Dr Smith excused this inactivity on the basis that the Government should get its own housing stock in order first, and that the trial of 500 of its homes would show how a warrant of fitness could work. But there is little reason new rules for all rental housing could not be readily introduced.
The trial includes a comprehensive 49-point checklist that means homes must be insulated and dry, safe and secure, and contain essential amenities such as bathroom and kitchen facilities. Each home will have to pass this checklist to get a warrant every three years. Any snags in this arrangement should quickly become apparent and be easily remedied. In only a matter of months, it should be possible to roll out the scheme to the private market. The Government, however, is unwilling to even signal that intention.

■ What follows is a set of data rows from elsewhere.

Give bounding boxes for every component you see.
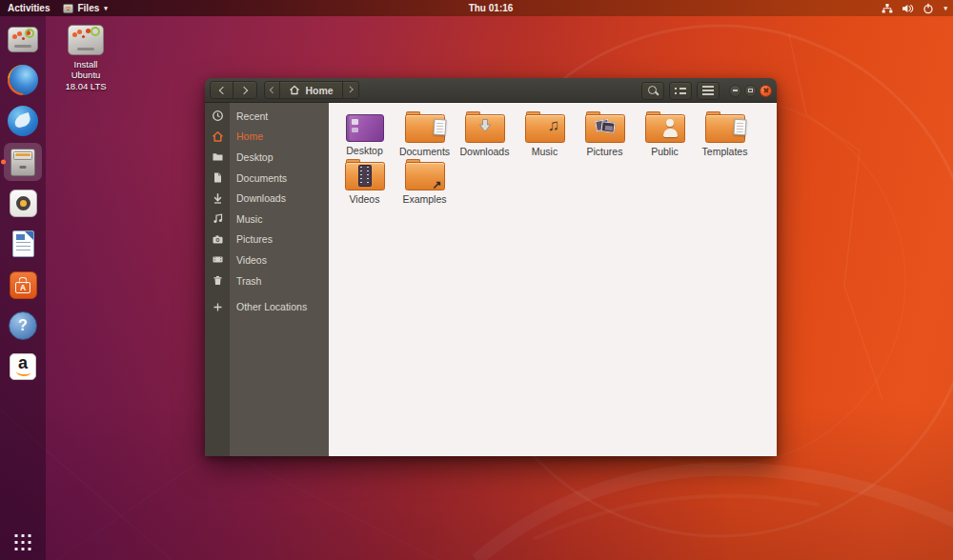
dock: A ? a (0, 16, 46, 560)
folder-item-music[interactable]: ♫ Music (515, 110, 575, 157)
folder-item-examples[interactable]: ↗ Examples (395, 157, 455, 205)
menu-button[interactable] (697, 82, 720, 100)
download-icon (205, 192, 230, 205)
minimize-icon (733, 90, 738, 91)
folder-item-desktop[interactable]: Desktop (335, 110, 395, 157)
chevron-down-icon: ▾ (943, 5, 947, 12)
window-controls (729, 85, 772, 97)
chevron-left-icon (270, 87, 275, 92)
desktop-icon-install-ubuntu[interactable]: Install Ubuntu 18.04 LTS (53, 25, 118, 91)
sidebar-item-documents[interactable]: Documents (205, 168, 329, 189)
folder-item-templates[interactable]: Templates (695, 110, 755, 157)
dock-item-thunderbird[interactable] (4, 102, 42, 140)
file-grid: Desktop Documents Downloads ♫ Music (329, 103, 777, 456)
hamburger-icon (702, 86, 714, 95)
desktop-folder-icon (346, 114, 384, 142)
dock-item-rhythmbox[interactable] (4, 184, 42, 222)
music-icon (205, 212, 230, 225)
folder-item-public[interactable]: Public (635, 110, 695, 157)
dock-item-help[interactable]: ? (4, 307, 42, 345)
pathbar-location-label: Home (305, 85, 333, 96)
sidebar-item-music[interactable]: Music (205, 209, 329, 230)
home-icon (205, 130, 230, 143)
folder-item-documents[interactable]: Documents (395, 110, 455, 157)
sidebar-item-pictures[interactable]: Pictures (205, 230, 329, 250)
sidebar-item-desktop[interactable]: Desktop (205, 147, 329, 168)
pathbar-scroll-left-button[interactable] (265, 82, 280, 98)
rhythmbox-icon (10, 190, 37, 217)
dock-item-ubuntu-installer[interactable] (4, 20, 42, 58)
camera-icon (205, 233, 230, 246)
chevron-left-icon (218, 86, 226, 93)
sidebar-item-home[interactable]: Home (205, 127, 329, 148)
folder-item-videos[interactable]: Videos (335, 157, 395, 205)
network-icon (882, 3, 893, 14)
dock-item-firefox[interactable] (4, 61, 42, 99)
sidebar-item-videos[interactable]: Videos (205, 250, 329, 270)
headerbar[interactable]: Home (205, 78, 777, 103)
history-nav-group (210, 81, 257, 99)
person-icon (663, 119, 678, 137)
music-folder-icon: ♫ (525, 114, 565, 143)
dock-item-files[interactable] (4, 143, 42, 181)
thunderbird-icon (8, 106, 38, 136)
document-icon (205, 171, 230, 184)
dock-item-ubuntu-software[interactable]: A (4, 266, 42, 304)
list-view-icon (675, 88, 686, 94)
system-indicators[interactable]: ▾ (882, 0, 947, 16)
view-toggle-button[interactable] (669, 82, 692, 100)
videos-folder-icon (345, 162, 385, 190)
public-folder-icon (645, 114, 685, 143)
sidebar-item-other-locations[interactable]: Other Locations (205, 296, 329, 317)
music-note-icon: ♫ (548, 116, 560, 135)
examples-folder-icon: ↗ (405, 162, 445, 190)
downloads-folder-icon (465, 114, 505, 143)
trash-icon (205, 274, 230, 287)
ubuntu-installer-icon (8, 27, 38, 52)
pictures-folder-icon (585, 114, 625, 143)
help-icon: ? (9, 311, 37, 340)
pathbar-scroll-right-button[interactable] (343, 82, 358, 98)
search-button[interactable] (641, 82, 664, 100)
ubuntu-software-icon: A (10, 271, 37, 299)
folder-item-downloads[interactable]: Downloads (455, 110, 515, 157)
app-menu-label: Files (77, 3, 99, 13)
pathbar: Home (264, 81, 359, 99)
back-button[interactable] (211, 82, 233, 98)
documents-folder-icon (405, 114, 445, 143)
desktop: Activities Files ▾ Thu 01:16 ▾ (0, 0, 953, 560)
chevron-right-icon (240, 86, 248, 93)
folder-item-pictures[interactable]: Pictures (575, 110, 635, 157)
clock-icon (205, 110, 230, 122)
dock-item-amazon[interactable]: a (4, 348, 42, 386)
libreoffice-writer-icon (12, 230, 34, 257)
video-icon (205, 253, 230, 266)
app-menu[interactable]: Files ▾ (63, 3, 107, 13)
chevron-down-icon: ▾ (104, 5, 108, 12)
sidebar-item-recent[interactable]: Recent (205, 106, 329, 127)
clock[interactable]: Thu 01:16 (469, 0, 514, 16)
top-bar: Activities Files ▾ Thu 01:16 ▾ (0, 0, 953, 16)
sidebar-item-downloads[interactable]: Downloads (205, 188, 329, 209)
search-icon (647, 85, 659, 97)
ubuntu-installer-icon (68, 25, 104, 55)
dock-item-libreoffice-writer[interactable] (4, 225, 42, 263)
plus-icon (205, 301, 230, 313)
volume-icon (902, 3, 914, 14)
files-window: Home Recent (205, 78, 777, 456)
pathbar-home-button[interactable]: Home (280, 82, 343, 98)
templates-folder-icon (705, 114, 745, 143)
photos-icon (595, 118, 618, 137)
maximize-icon (748, 89, 753, 93)
maximize-button[interactable] (744, 85, 757, 97)
sidebar-item-trash[interactable]: Trash (205, 270, 329, 291)
close-icon (763, 88, 769, 93)
close-button[interactable] (760, 85, 772, 97)
activities-button[interactable]: Activities (8, 3, 50, 13)
forward-button[interactable] (233, 82, 256, 98)
show-applications-button[interactable] (13, 532, 33, 552)
folder-icon (205, 150, 230, 163)
minimize-button[interactable] (729, 85, 741, 97)
power-icon (923, 3, 934, 14)
sidebar: Recent Home Desktop Documents (205, 103, 329, 456)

Dr Smith's only attempt to explain this reluctance was a reference to being cautious about removing houses from the rental market when there was a shortage, and the need for the benefits of the warrants to exceed the costs.
The overarching problem, however, is that of the children living in substandard housing. Their plight is not easily measured by a dry assessment of cost. It is time to place some obligations on those offering homes for rent. Already, they benefit from tax breaks and untaxed capital gains. The Government, at the instigation of the Green Party, also provides a generous home heating and insulation subsidy, which is available to landlords on the basis of their tenants' income. Regrettably, few have taken up that offer. But, equally, few would be likely to remove their houses from so buoyant a market because they deem it too expensive to upgrade a deficient property.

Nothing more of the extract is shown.